I've tried some approaches, but without success

we may try to prove that if

$$a^{10^n}\equiv\ r\ mod\ 77$$
then
$$a^{10^{n+1}}\equiv\ r\ mod\ 77$$
it implies that
$$r^{10}\equiv\ r\ mod\ 77$$

 

[tiny-tim]

i'm worried …

2¹⁰ = 1024 = 23 (mod 77) ≠ 2¹

 

[al-mahed]

but the above is false, so I'm puzzled

 

[al-mahed]

yes, it is false, but 2^(10^n) = 23 mod 77 always, let me see what I did wrong

 

[al-mahed]

certanly is beeing asked to show that

if $$a^{10^n}\equiv\ r\ mod\ 77$$
then
$$a^{10^{n+1}}\equiv\ r\ mod\ 77$$

the implication was a wrong arithmetic of mine, in fact it implies


$$a^{10^{n+1}}-a^{10^n}\equiv\ 0\ mod\ 77$$
$$a^{10^n}(a^{10^{n+1}-10^n}-1)\equiv\ 0\ mod\ 77$$
$$a^{10^{n+1}-10^n}\equiv\ 1\ mod\ 77$$
and $$10^{n+1}-10^n=10^n(10-1)=9\cdot\ 10^n$$
since the above can be written as $$9\cdot\ 10^n=60k$$ for a natural k

$$a^{9\cdot\ 10^n}=a^{60k}\equiv\ 1\ mod\ 77$$

by euler's theorem, if gcd(a,77)=1, since $$\varphi{(77)}=60$$ then

$$a^{60k}\equiv\ 1\ mod\ 77$$

and it completes the proof

 

[math_grl]

i'm worried …

2¹⁰ = 1024 = 23 (mod 77) ≠ 2¹

I think you missed the fact that $$n \in \mathbb{N}$$ so 2¹⁰⁰ is not considered.

 

[math_grl]

That's some awesome work there! Thanks.

but I'm concerned by this part...

$$9\cdot\ 10^n=60k$$ for a natural k

if $$n = 1$$, then what is $$k$$?

 

[tiny-tim]

hi al-mahed!

very nice proof, but in future please don't give a full answer on this forum …

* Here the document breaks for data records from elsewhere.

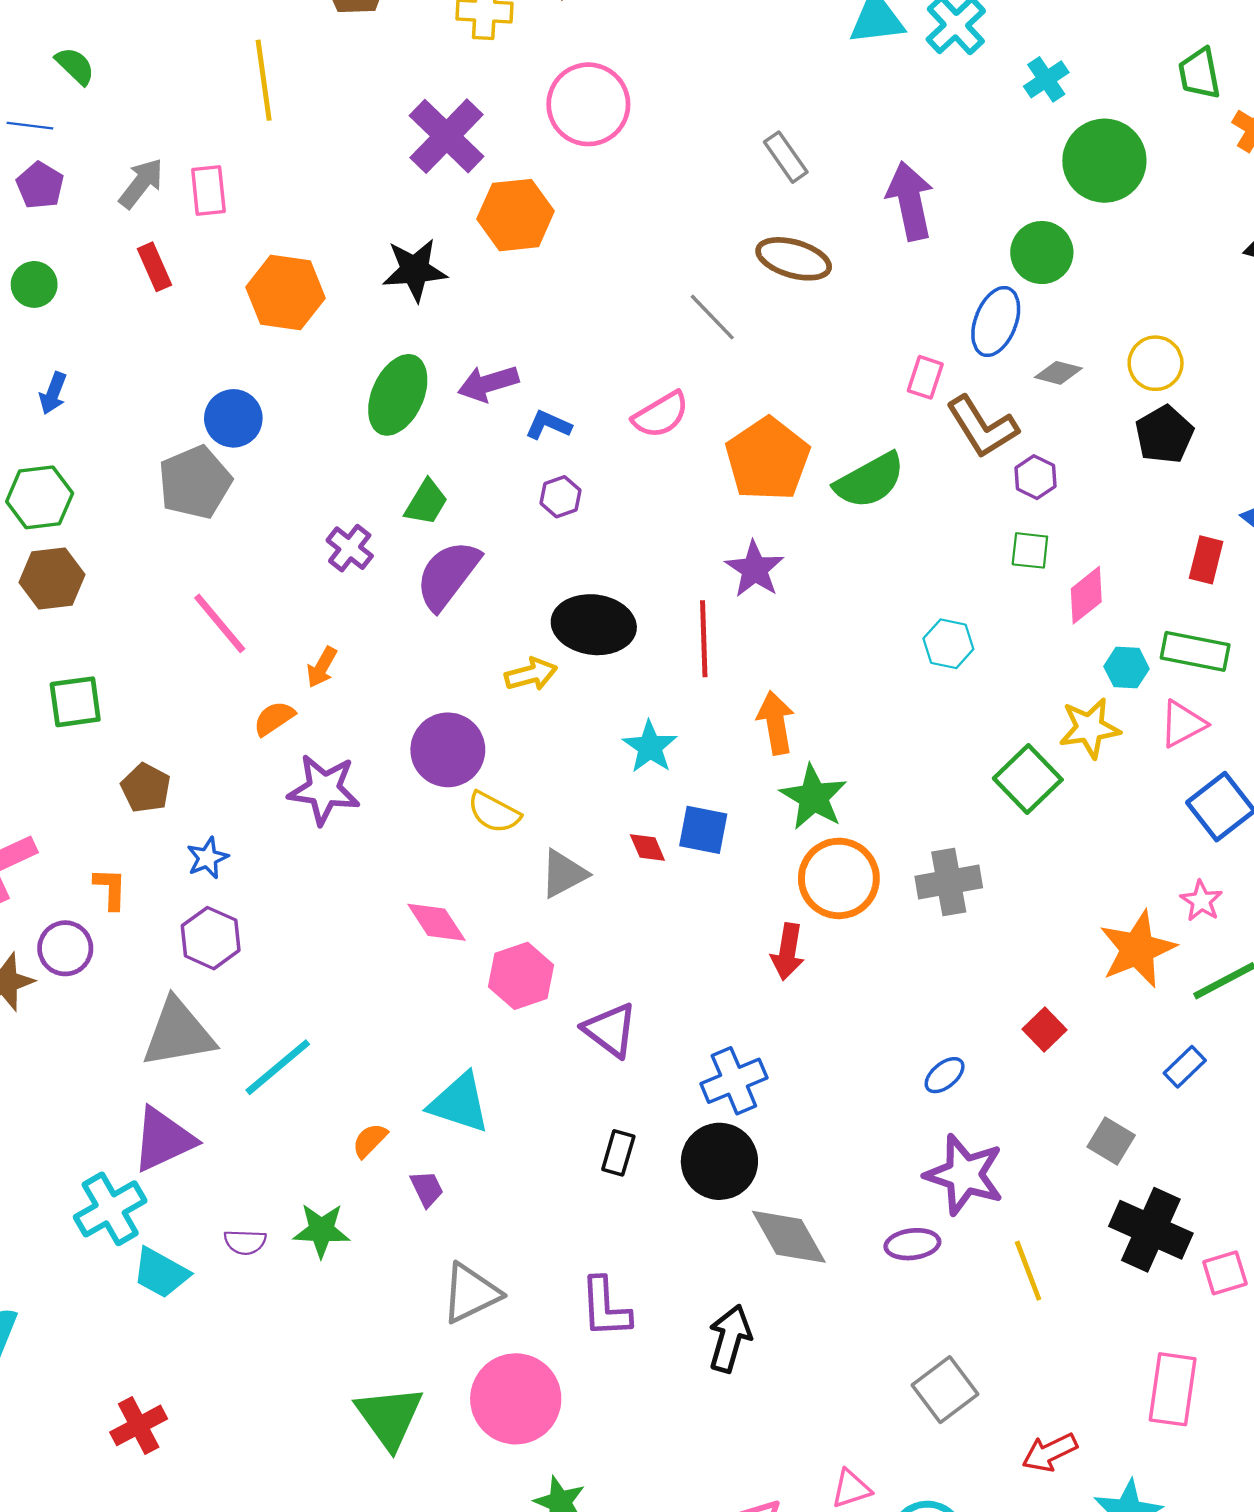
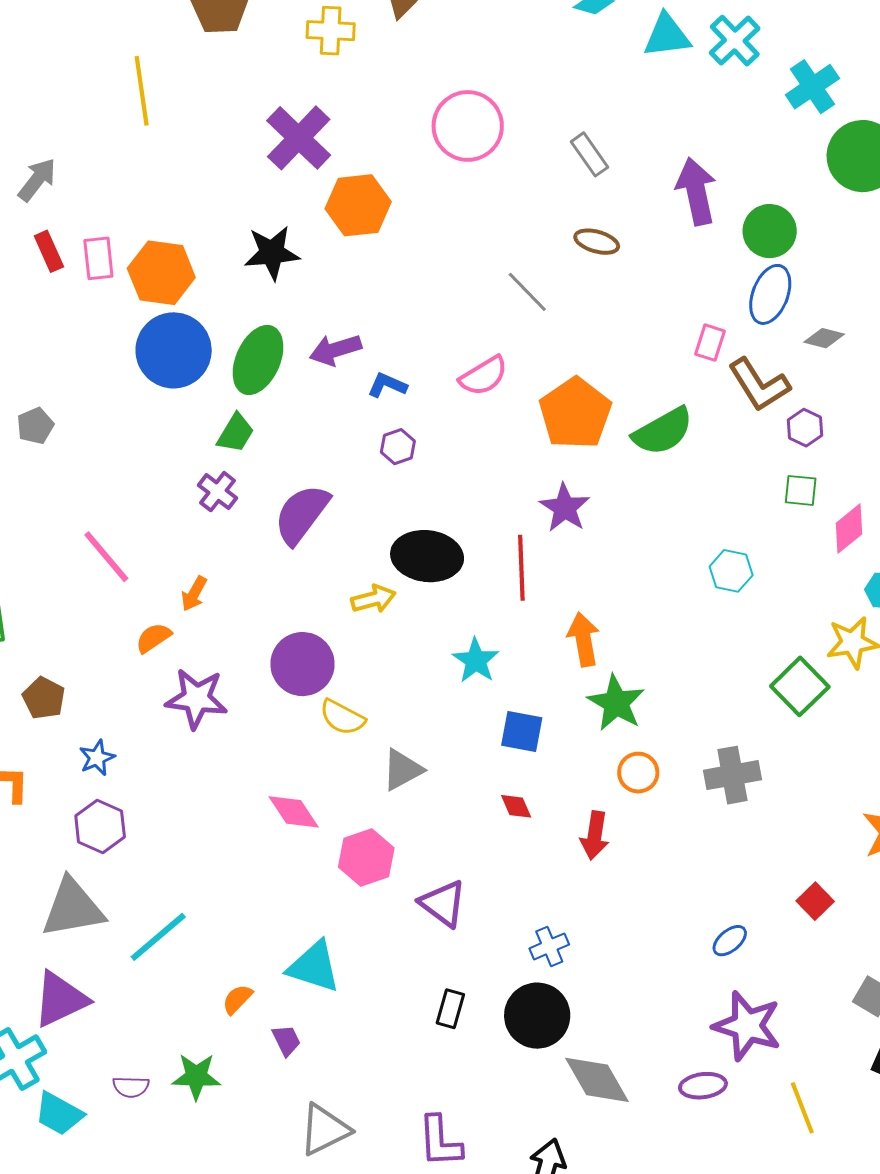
cyan cross: (1046, 79) -> (812, 87), size x1.4
pink circle: (588, 104) -> (468, 126), moved
pink rectangle: (208, 190) -> (98, 258), moved
green circle: (1042, 253) -> (770, 231), moved
brown ellipse: (794, 259) -> (597, 242), size x0.7
blue circle: (233, 418) -> (174, 350), moved, size x1.5
gray pentagon: (195, 482) -> (35, 426), moved, size x0.6
green trapezoid: (426, 502) -> (235, 433), moved
red diamond: (647, 847) -> (516, 806), moved
orange circle: (839, 878) -> (638, 773), size x0.6
blue cross: (734, 1081) -> (549, 946), size x0.7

a good hint in this case would have been " use Euler's theorem, and the fact that φ(77) = 60 "

 

[al-mahed]

That's some awesome work there! Thanks.

but I'm concerned by this part...



if $$n = 1$$, then what is $$k$$?

yes, sorry for that, it holds for n>1, then all you need to do is to verify n = 1

 

[al-mahed]

hi tim, thx!

I'll try to make it a hint next time, but I was puzzled by the problem too.

cheers

hi al-mahed!

very nice proof, but in future please don't give a full answer on this forum …

a good hint in this case would have been " use Euler's theorem, and the fact that φ(77) = 60 "

 

[math_grl]

a good hint in this case would have been " use Euler's theorem, and the fact that φ(77) = 60 "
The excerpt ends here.